Thursday, November 29, 2007


Looking at the screenshot in my recent post Achievements, you can see a how dull and low-polygon the terrain can be in games when you get up close to things that are designed to be far away—in this case, a mountain. This is by no means a problem exclusive to World of Warcraft. Since the object was designed to be viewed from far away, it's made up of relatively few polygons and low-detail textures. Up close, it looks pretty sad. Some games like Oblivion have multiple versions of terrain objects: a low-resolution version for when they're far away, and a better version for when you're up close. When you get high up into the mountains you can see the negative effects of this; things far away look really, really bad when you can see much further into the distance than you can in, say, a forest. But overall, Oblivion does a pretty decent job at this.

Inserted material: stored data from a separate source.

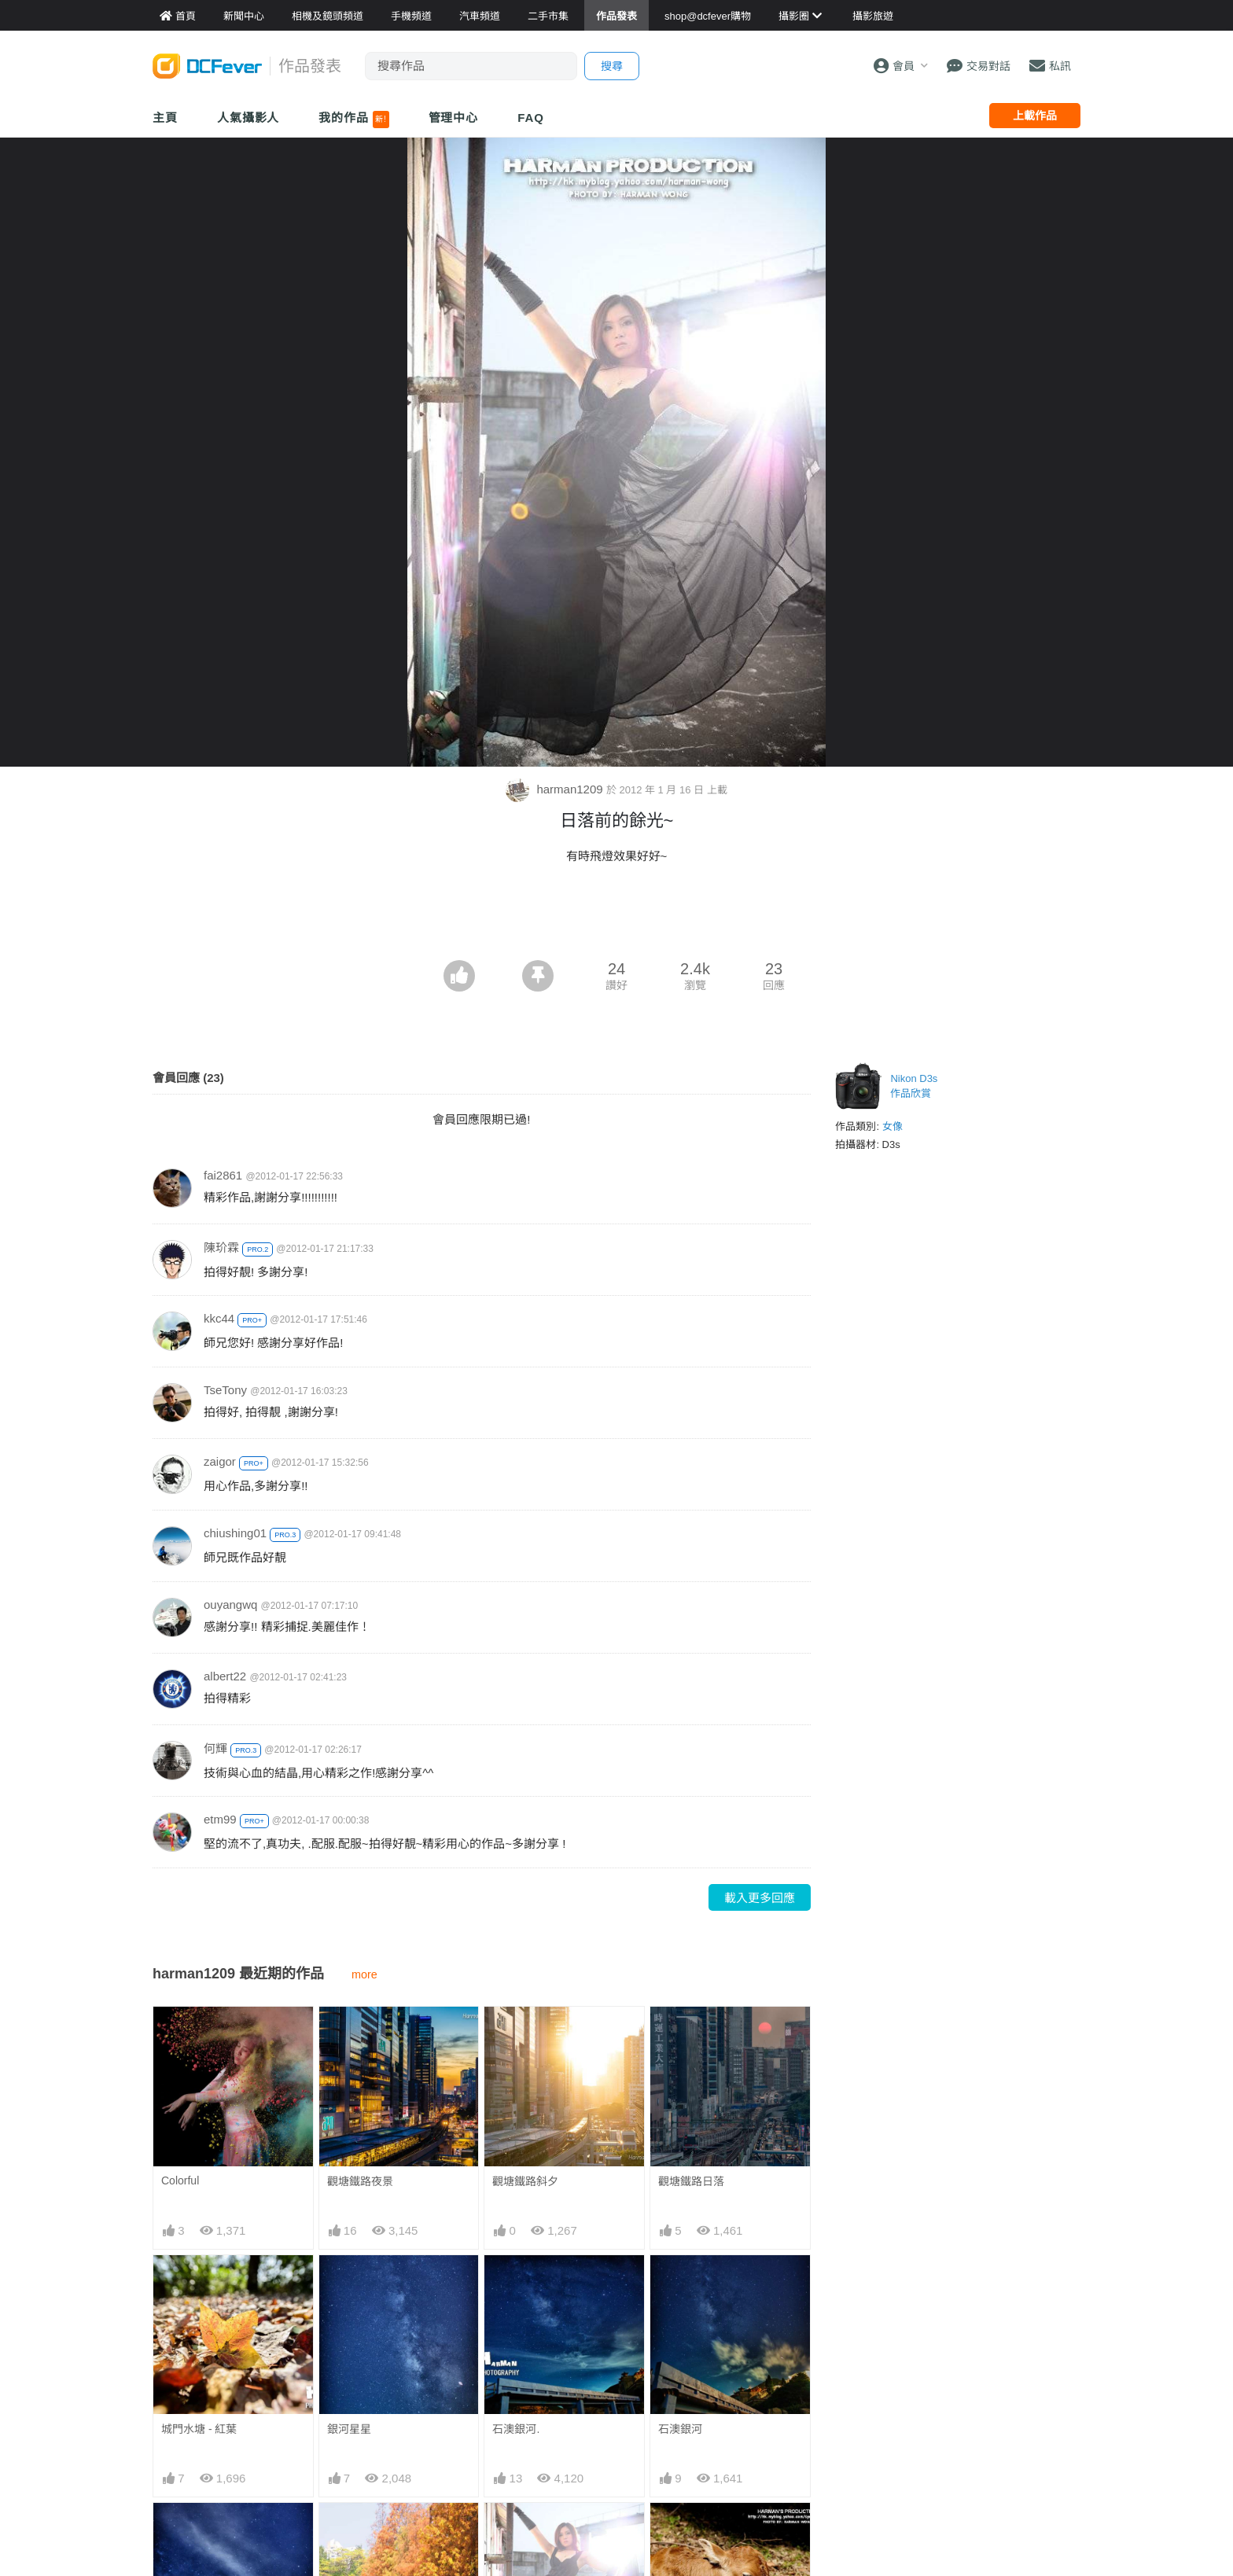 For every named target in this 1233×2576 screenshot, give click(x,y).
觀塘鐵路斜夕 (525, 2181)
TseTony (225, 1390)
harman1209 (556, 789)
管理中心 (454, 117)
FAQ (530, 117)
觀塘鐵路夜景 (360, 2181)
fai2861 (223, 1175)
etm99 (220, 1819)
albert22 (225, 1676)
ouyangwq (230, 1604)
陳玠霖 (221, 1247)
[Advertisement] (616, 916)
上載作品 (1035, 115)
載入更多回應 (759, 1897)
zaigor (220, 1461)
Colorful (180, 2180)
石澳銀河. (515, 2429)
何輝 (215, 1748)
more (364, 1974)
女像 (892, 1126)
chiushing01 (235, 1533)
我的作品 (353, 119)
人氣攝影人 (248, 117)
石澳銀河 (680, 2429)
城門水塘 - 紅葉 (199, 2429)
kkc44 (219, 1318)
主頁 (165, 117)
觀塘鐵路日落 (691, 2181)
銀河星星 (349, 2429)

I wonder if one way to combat this problem is by having procedurally-generated terrain models. From a distance, the mountain I'm standing on in the screenshot could look as it does today. Closer up, some code could kick in to start generating details. From a medium distance, the game needs to render more than just a silhouette of the mountain, but it doesn't need individual rocks and juts yet. Up close, it would be nice for it to look like an actual cliff, with rocks, jagged edges, and the like—all of the things that would kill performance if they were rendered when you were a mile away. Nobody really has the time or budget to add that level of detail to the game manually, but if they could be procedurally generated, so that the game could just "fill in" missing detail, it wouldn't take much longer to design areas of games than it does today.

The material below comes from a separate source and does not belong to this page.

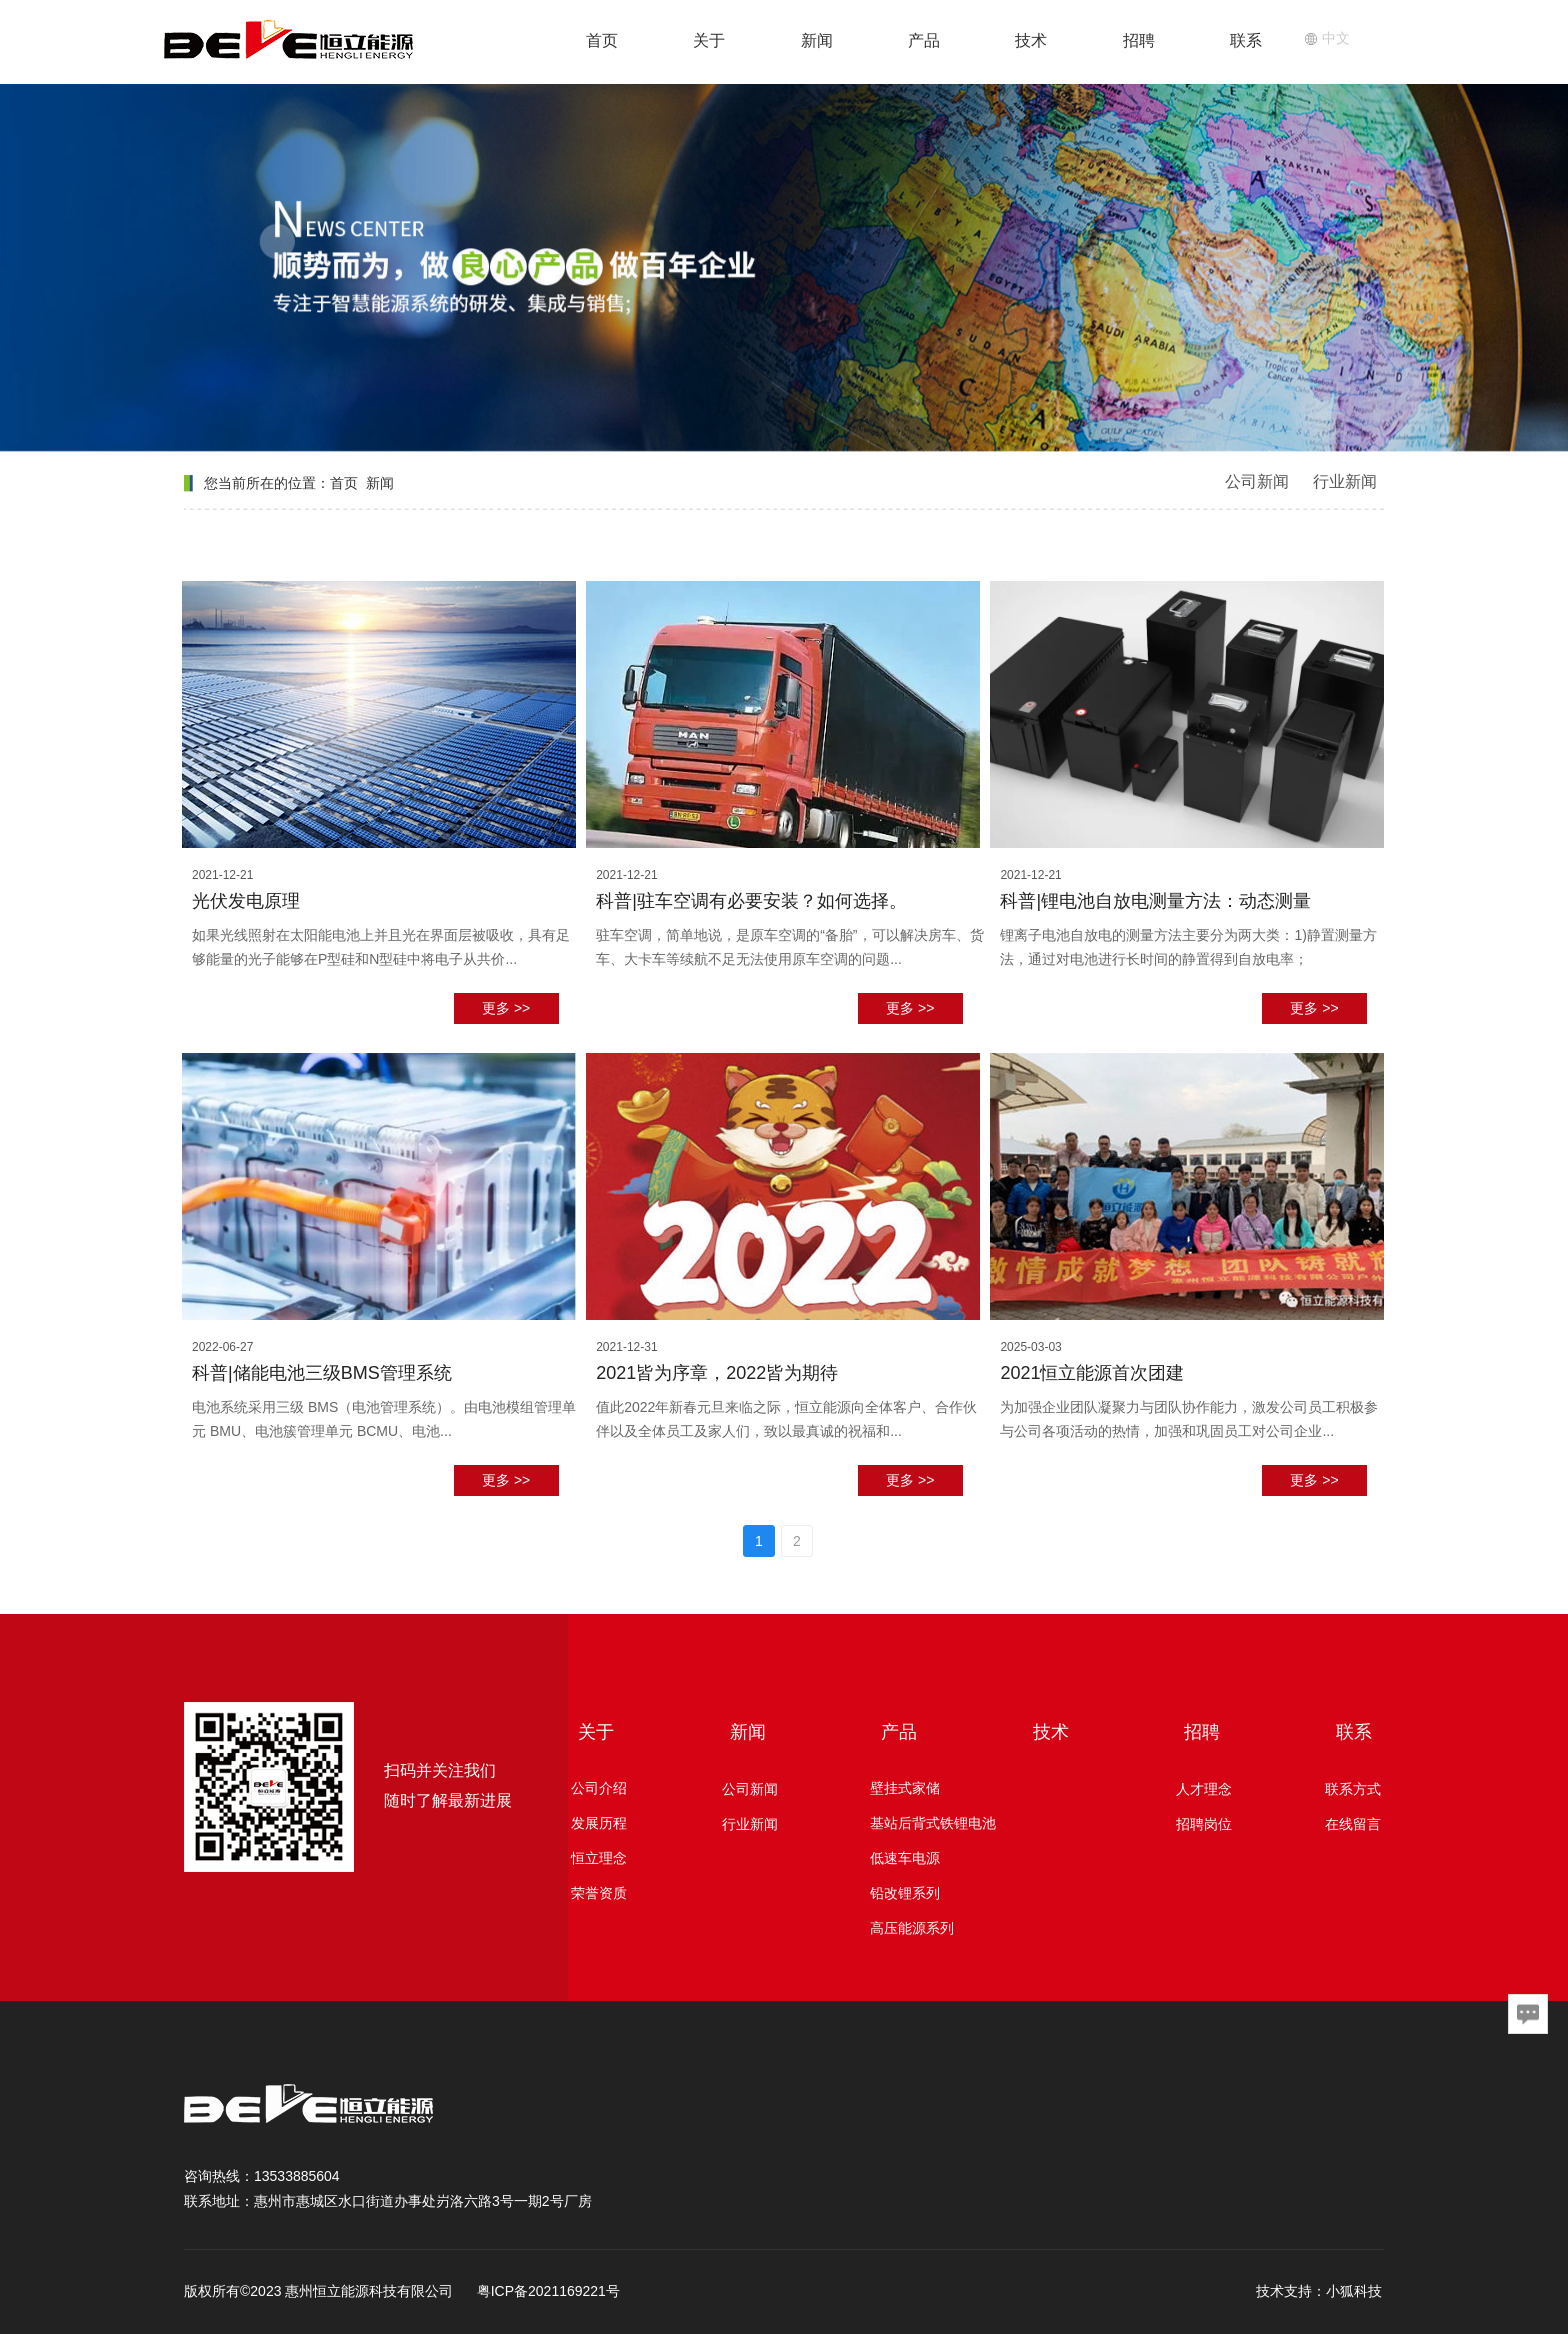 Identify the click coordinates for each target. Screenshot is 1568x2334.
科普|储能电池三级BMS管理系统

Of course, the question is: how do you ensure visual quality and design consistency? Does someone still need to go through every square meter of the world to make sure that the code is generating terrain details that are aesthetically pleasing? In most cases, you'd want this to be a repeatable process, so the next time you visited the same mountain cliff you'd see the same rocks and terrain features, instead of new ones picked at random. How do you make that work? I'm sure that there are solutions here... I don't know if they're the right ones. It just seems that, at some level, we're going to get to a point where the computer is capable of rendering incredible detail, but no design team has the time to create that level of detail. Today we use shortcuts like reducing polygons or reusing textures to save time. How much of that can be improved by letting computers do tedious detail work for us?